Cela aurait pu être un bon drama

Je ne m'attendais pas à quelque chose d'aussi léger (léger au prime abord).
C'est au départ adorablement mignon, Cher est probablement l'un des personnages les plus choux de thaï drama, et les yeux de Book m'ont aspirée pour ne plus me laisser repartir, ah quand il te regarde naïvement avec ces yeux plus grands que le monde... je comprends que Gun/Force soit à ses genoux. D'ailleurs le "Boss" est totalement à sa merci (comme à peu près tous les personnages de la série), je pensais qu'il serait plus dominant mais pas une seule seconde.
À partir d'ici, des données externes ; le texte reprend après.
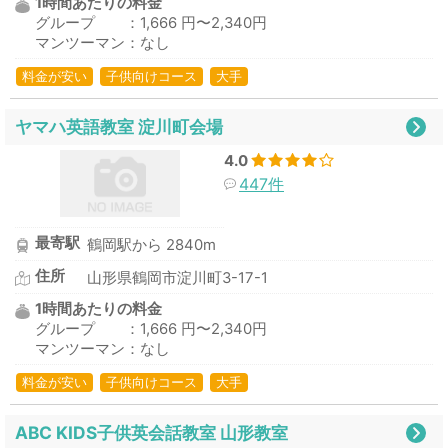
1時間あたりの料金
グループ ：1,666 円〜2,340円
マンツーマン：なし
料金が安い
子供向けコース
大手
ヤマハ英語教室 淀川町会場
4.0
447件
最寄駅
鶴岡駅から 2840m
住所
山形県鶴岡市淀川町3-17-1
1時間あたりの料金
グループ ：1,666 円〜2,340円
マンツーマン：なし
料金が安い
子供向けコース
大手
ABC KIDS子供英会話教室 山形教室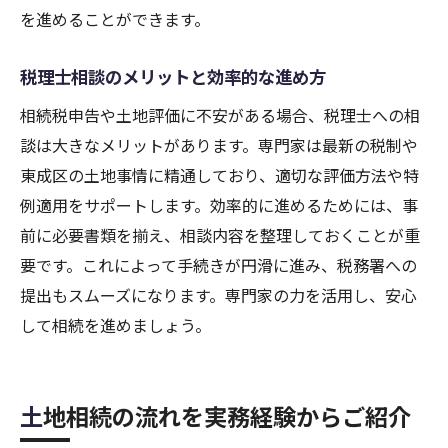
を進めることができます。
税理士相談のメリットと効率的な進め方
相続税申告や土地評価に不安がある場合、税理士への相
談は大きなメリットがあります。専門家は最新の税制や
東成区の土地事情に精通しており、適切な評価方法や特
例適用をサポートします。効率的に進めるためには、事
前に必要書類を揃え、相談内容を整理しておくことが重
要です。これによって手続きが円滑に進み、税務署への
提出もスムーズになります。専門家の力を活用し、安心
して相続を進めましょう。
土地相続の流れを実務経験からご紹介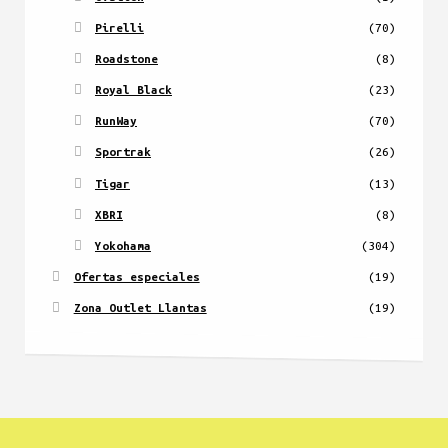
Pirelli
(70)
Roadstone
(8)
Royal Black
(23)
RunWay
(70)
Sportrak
(26)
Tigar
(13)
XBRI
(8)
Yokohama
(304)
Ofertas especiales
(19)
Zona Outlet Llantas
(19)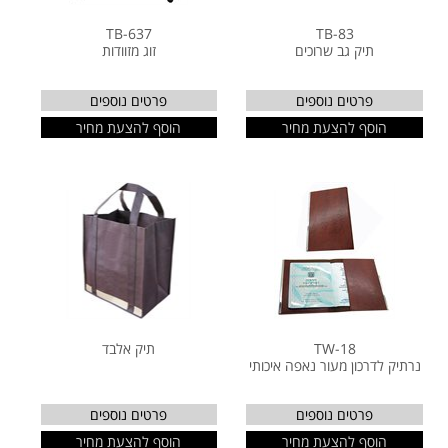
TB-637
TB-83
תיק גב שרוכים
זוג מזוודות
פרטים נוספים
פרטים נוספים
הוסף להצעת מחיר
הוסף להצעת מחיר
TW-18
תיק אלבד
נרתיק לדרכון מעור נאפה איכותי
פרטים נוספים
פרטים נוספים
הוסף להצעת מחיר
הוסף להצעת מחיר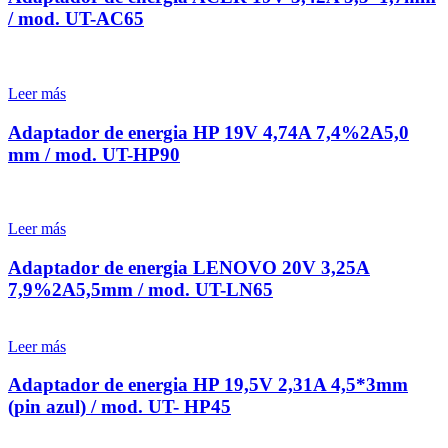
/ mod. UT-AC65
Leer más
Adaptador de energia HP 19V 4,74A 7,4%2A5,0
mm / mod. UT-HP90
Leer más
Adaptador de energia LENOVO 20V 3,25A
7,9%2A5,5mm / mod. UT-LN65
Leer más
Adaptador de energia HP 19,5V 2,31A 4,5*3mm
(pin azul) / mod. UT- HP45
Le souci est que ça reste léger et mignon, alors qu'un certain nombre d'intrigues sont amorcées, qui pourraient constituer un scénario. Et voilà le problème principal de A Boss and a Babe. Aucune et je dis bien aucune des intrigues n'est menée à son terme ou alors c'est réglé en 1 minute. Le drama n'a ainsi aucune colonne vertébrale, alors qu'on devine qu'un traitement approprié des différents possibles rebondissements auraient pu constituer un scénario solide. La série ne repose que sur ForceBook et leur complicité, qui est par ailleurs indiscutable.
Hors les intrigues sont bien plus sombres que le rose bonbon qui recouvre le drama et méritaient un traitement approprié. On peut citer, pêle-mêle, viol, violence familiale, non-assistance à personne en danger, suicide, vol, addictions, autodestruction, dépression, solitude, homophobie, problème de management... Tout ces sujets sont abordés... et puis mis sous le tapis, comme s'ils n'avaient jamais existé. Non seulement est-ce regrettable d'un point de vue scénaristique mais également inexcusable au vu de sujets aussi durs et violents.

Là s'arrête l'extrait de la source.